# [EXERCISE]
Only some lines are wanted. Transcribe, exactly, the lines below from the line with "dan manfaat Program" up to and including the line with "Biro Humas Kemnaker".

# [RECORDS PROVIDED]
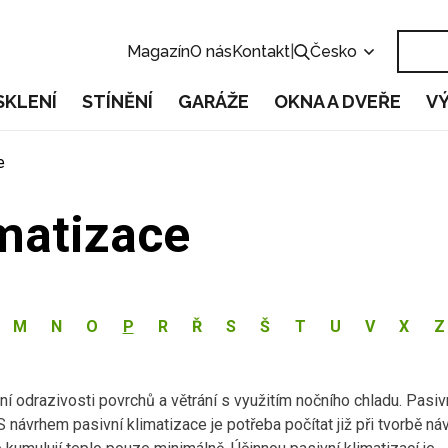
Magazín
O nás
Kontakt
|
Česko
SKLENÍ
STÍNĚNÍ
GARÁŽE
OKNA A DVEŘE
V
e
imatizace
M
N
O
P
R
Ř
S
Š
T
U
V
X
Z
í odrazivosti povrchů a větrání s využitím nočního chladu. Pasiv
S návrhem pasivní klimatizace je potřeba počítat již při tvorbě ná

---

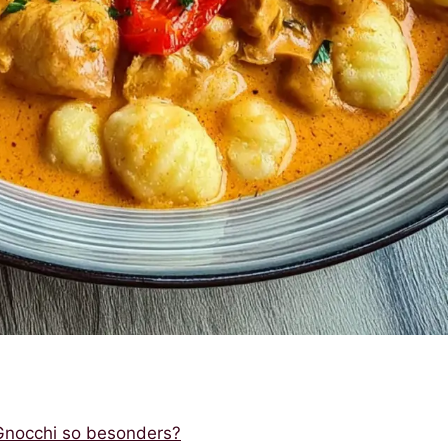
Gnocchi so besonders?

---

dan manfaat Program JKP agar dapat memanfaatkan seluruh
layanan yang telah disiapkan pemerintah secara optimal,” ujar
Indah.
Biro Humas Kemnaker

# [EXERCISE SOLUTION]
dan manfaat Program JKP agar dapat memanfaatkan seluruh
layanan yang telah disiapkan pemerintah secara optimal,” ujar
Indah.
Biro Humas Kemnaker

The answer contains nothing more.